DC.IL-32 mediates anti-angiogenic effects within the TME

Given the increased propensity of DC.IL-32 to produce higher levels of IL-12p70 (when compared with control DC), a potent anti-angiogenic cytokine (32, 33), we next determined whether i.t. delivery of DC.IL32 inhibits angiogenesis in the TME. Tumor sections were isolated from the various treatment groups one week after the second round of therapy (i.e. day 21 post-tumor inoculation) and analyzed by immunofluorescence microscopy for blood vessels based on the expression of pericyte (i.e. NG2) and VEC (i.e. CD31) markers. We observed that treatment with DC.IL32 versus control DC.null or DC.ψ5, resulted in tumor blood vessels that were fewer in number, as well as, less dynamic in their branching patterns and smaller in their overall total surface area (Fig. 5A/B).

DISCUSSION

We have shown that DC engineered to express the potent pro-inflammatory cytokine IL-32β defines a therapeutic modality when injected directly into murine tumor lesions. Therapeutic benefit is completely dependent on the development of treatment-induced CD8+ T effector cells characterized by their capacity to elaborate IFN-γ (i.e. Tc1) in response to tumor-specific stimulation. Despite increased infiltration of CD4+ T cells into the TME as a consequence of DC.IL32-based therapy, depletion of these T cells (or asialoGM1+ NK cells) had little impact on the anti-tumor benefits associated with this treatment regimen. Overall, the ability of DC.IL32 to foster enhanced cross-priming of anti-tumor Tc1 responses is consistent with the changes invoked in these APC upon ectopic expression of IL-32β; e.g. i.) increased production of IL-12p70, ii.) increased expression of MHC class I (but not class II) molecules, iii.) increased expression of costimulatory and integrin molecules (CD54, CD80, CD86) known to co-activate T cells and iv.) increased expression of CCR7, a secondary lymph node homing receptor required for the cross-priming of T cell responses (by DC emigrating from tumors) in tissue-draining lymph nodes. Although the preferential upregulation of MHC I over MHC II molecule expression by DC.IL32 was suggestive of the potential influence of Type-I IFNs in this model (34), DC.IL32 failed to produce/secrete detectable levels of these cytokines when monitored by commercial ELISA (data not shown). Other factors that may promote enhanced MHC class I (over class II) expression include TNF-α (35). While IL-32β biologic activity has been defined based on its ability to promote TNF-α (along with IL-1, IL-6, IL-8 and CXCL2 among others; ref. 6) from responder cell types, and IL-32 elaborated by DC.IL32 was able to activate TNF-α from the murine Raw264.7 macrophage cell line, it did not appear to promote autocrine TNF-α production from DC.IL32 themselves.

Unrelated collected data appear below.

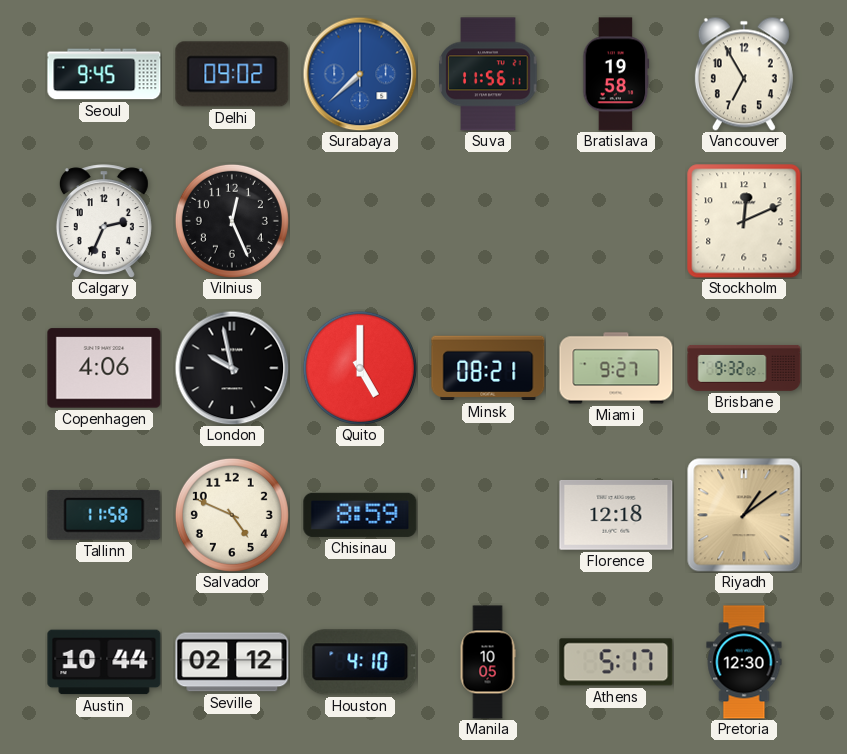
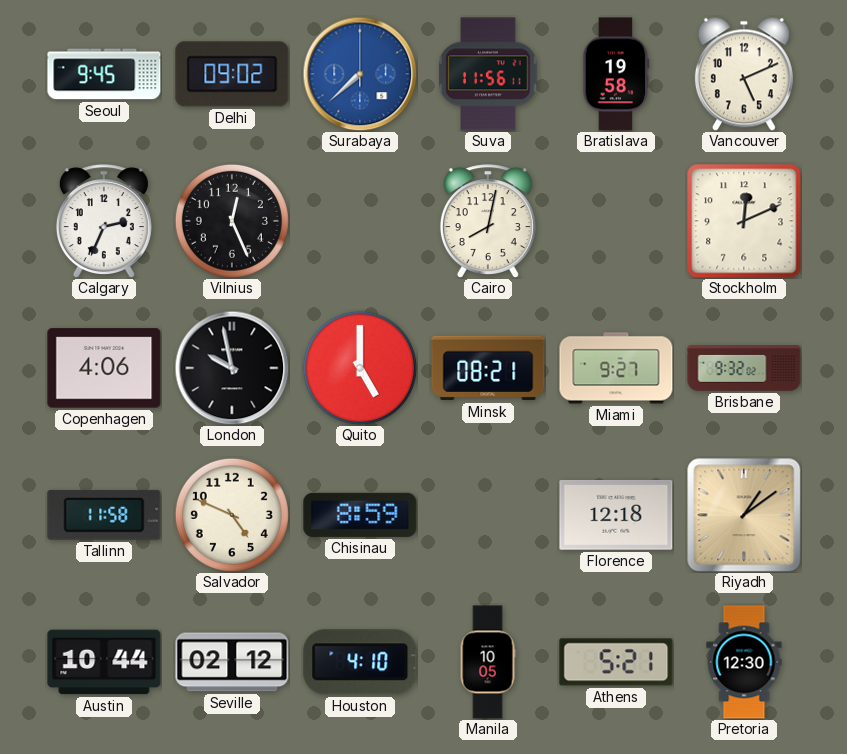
Vancouver: 6:55 -> 5:11
Cairo: none -> 8:02
Athens: 5:17 -> 5:21
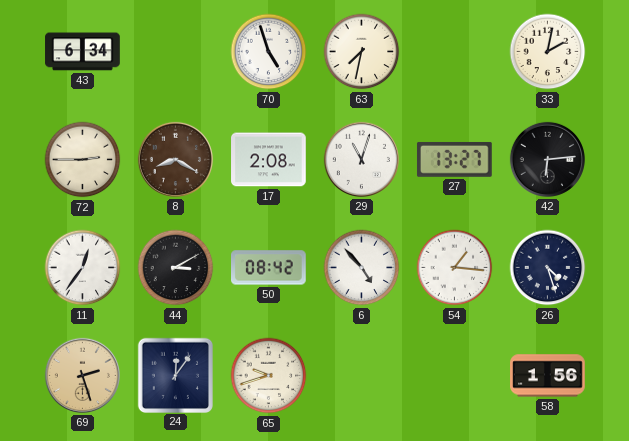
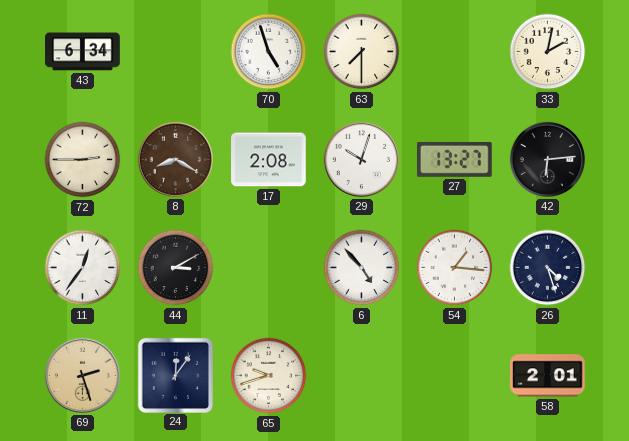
63: 7:32 -> 7:30
29: 11:03 -> 10:03
50: 08:42 -> none
58: 1:56 -> 2:01
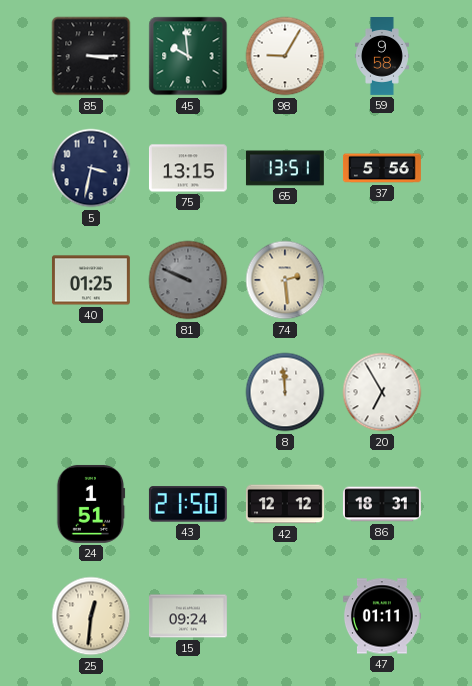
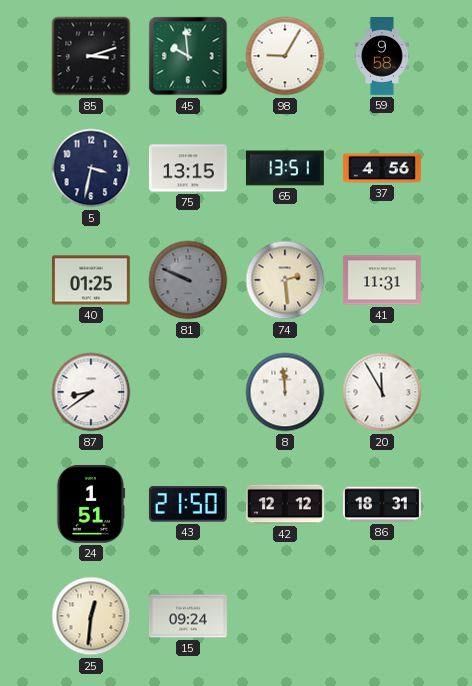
85: 3:15 -> 3:12
37: 5:56 -> 4:56
41: none -> 11:31
87: none -> 8:39
20: 6:55 -> 11:55
47: 01:11 -> none
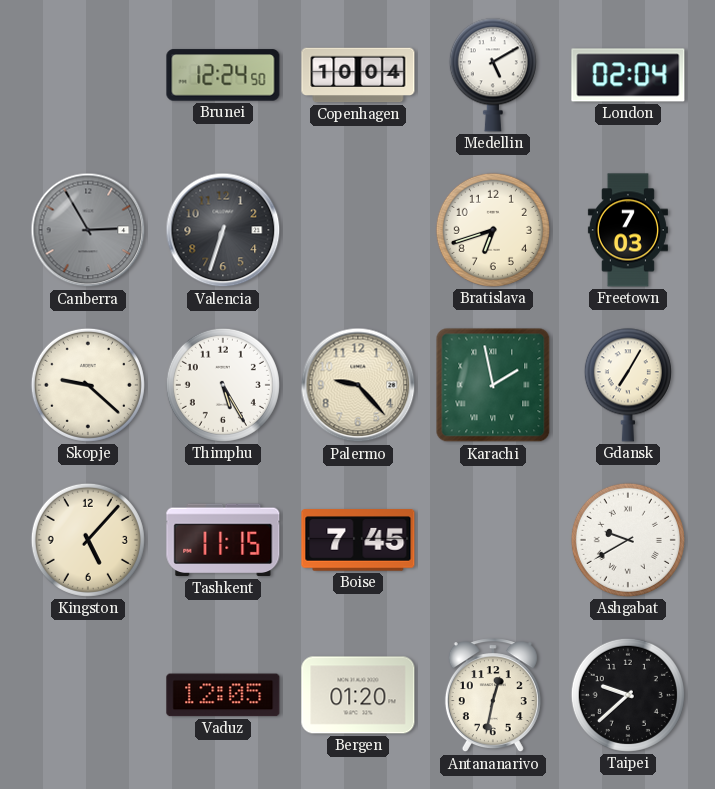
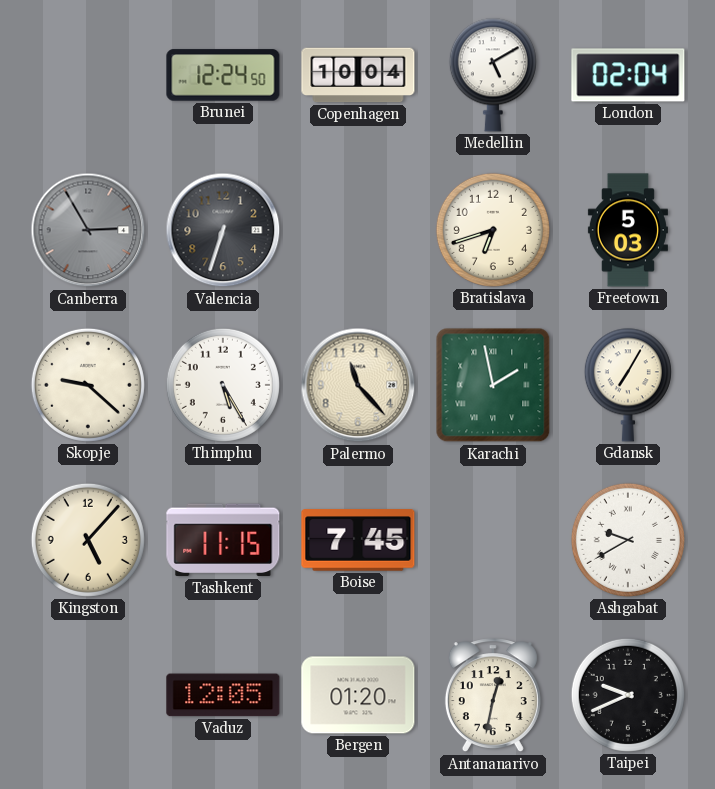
Freetown: 7:03 -> 5:03
Palermo: 9:23 -> 11:23
Taipei: 9:38 -> 9:41
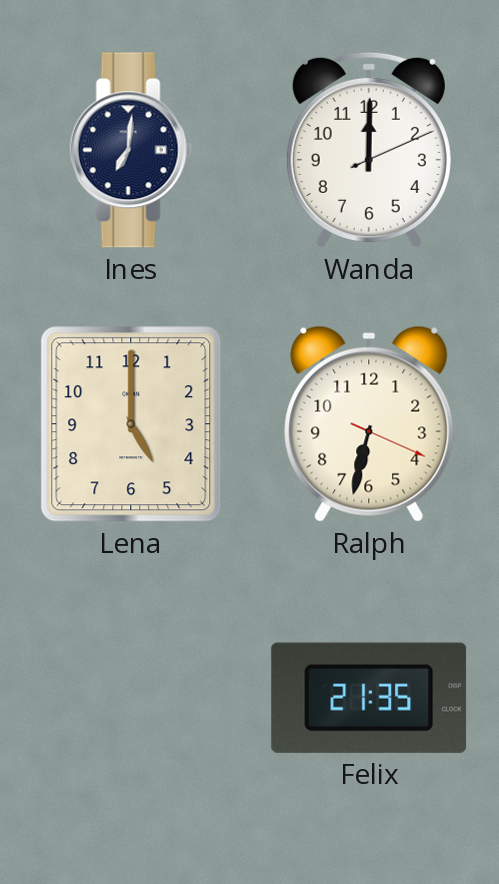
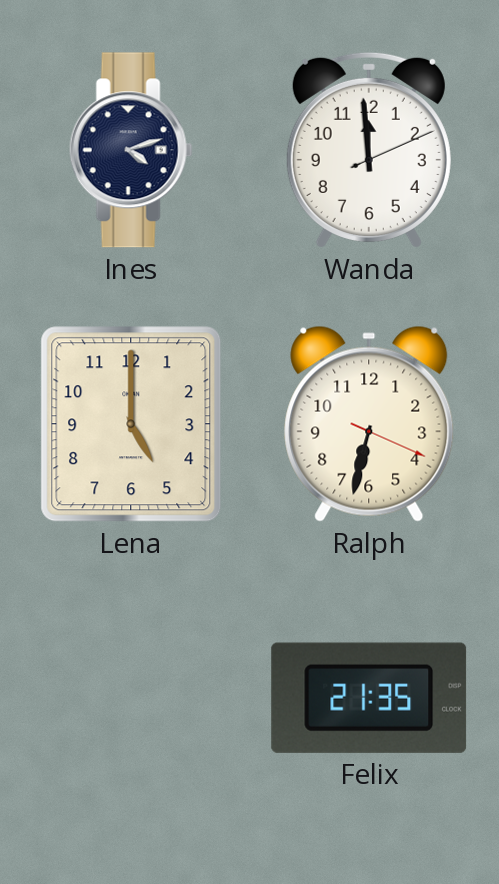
Ines: 7:01 -> 4:12
Wanda: 12:00 -> 11:59
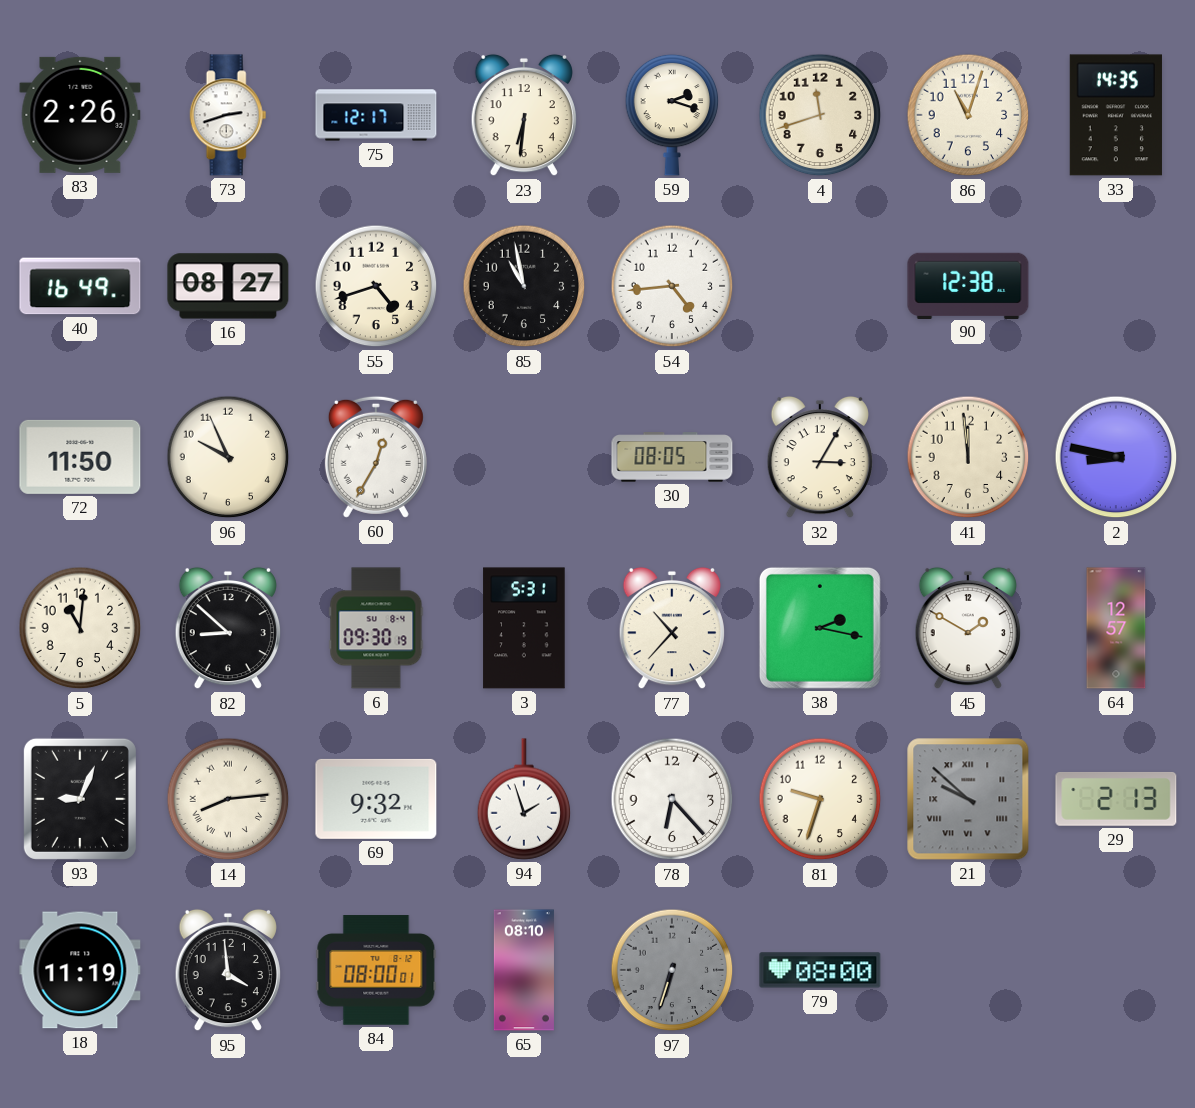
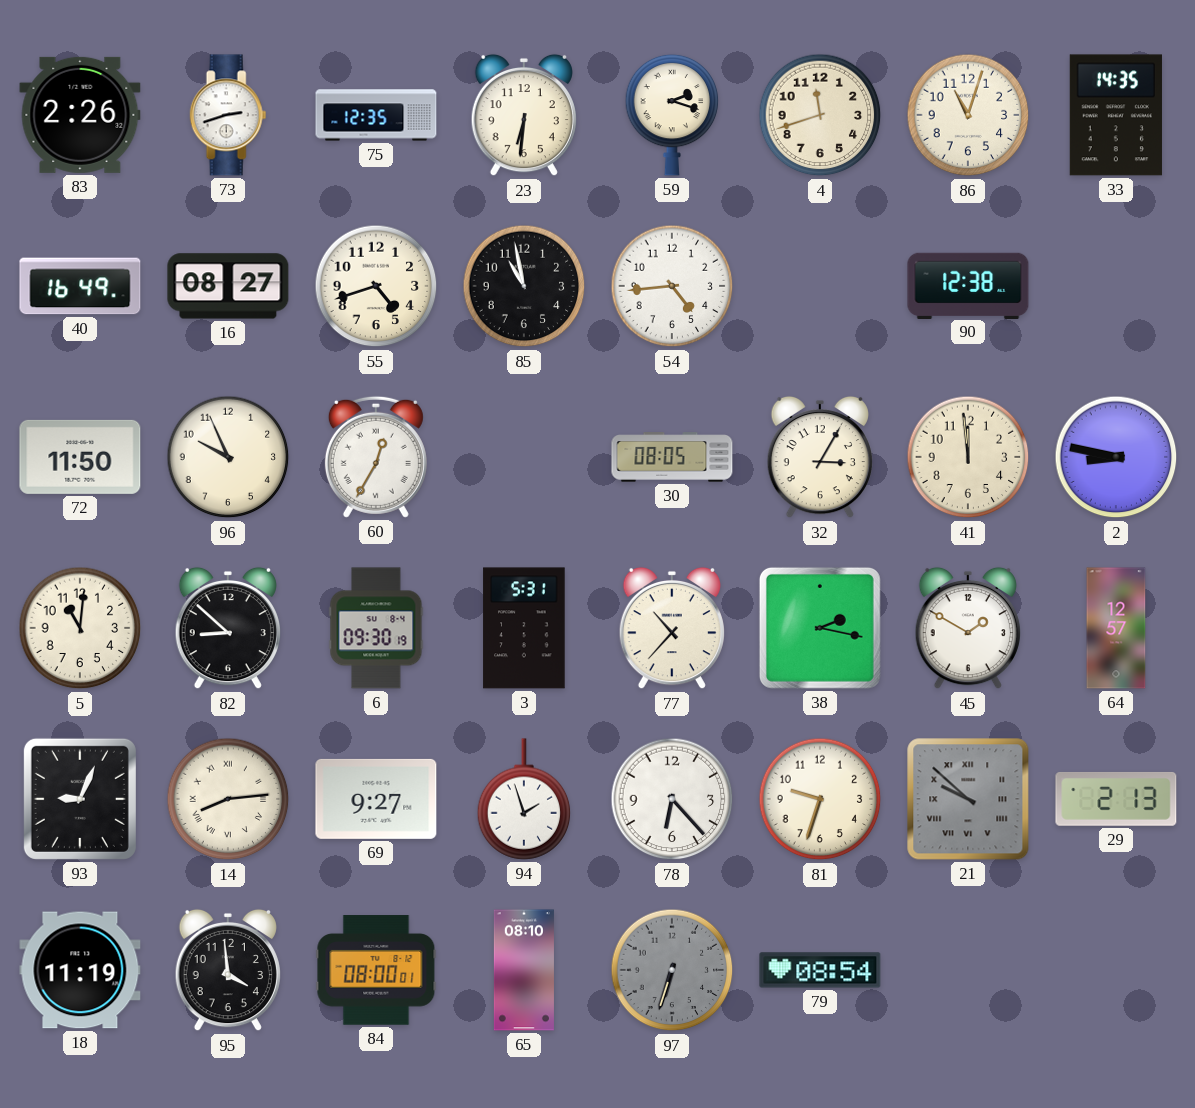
75: 12:17 -> 12:35
69: 9:32 -> 9:27
79: 08:00 -> 08:54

Our results suggesting the improved APC function of DC engineered to express transgene IL-32β contrast somewhat with a prior report by Netea et al. (36) who demonstrated that rIL-32γ inhibited the rIL-4 + rGM-CSF-driven differentiation of monocyte/macrophages into DC when added at high doses (i.e. 30 ng/ml) from the outset of cultures. In marked contrast, we have promoted IL-32β production from pre-differentiated DC. In this setting, one must appreciate that i.) the amount of IL-32β produced by DC.IL32 was only on the order of 1 ng/ml based on our ELISA results and ii.) IL-32β is the less biologically active splice product of IL-32γ (37). Under such lower dose conditions for IL-32β, any off-target (immuno)suppressive biology associated with IL-32β might well be avoided.

The most striking single change evoked by our IL-32 gene therapy was the (approximately 10–20 fold) enhanced presence of CD11b+CD11c+ myeloid DC detected within the tumor lesion post-treatment with DC.IL32. These DC were of host origin and total DC numbers in the TME were not significantly impacted by the therapeutically-injected DC population. Factors likely to be involved in the therapeutic recruitment of host DC into the effectively-treated, pro-inflammatory TME include the chemokines CCL2, CCL7 and/or CCL20 (3841). In prospective experiments, we will analyze the impact of injecting neutralizing Abs against these chemokines on recruitment of host CD11c+ DC into the TME and whether these antagonists ablate Tc1 cross-priming in vivo and therapeutic benefit.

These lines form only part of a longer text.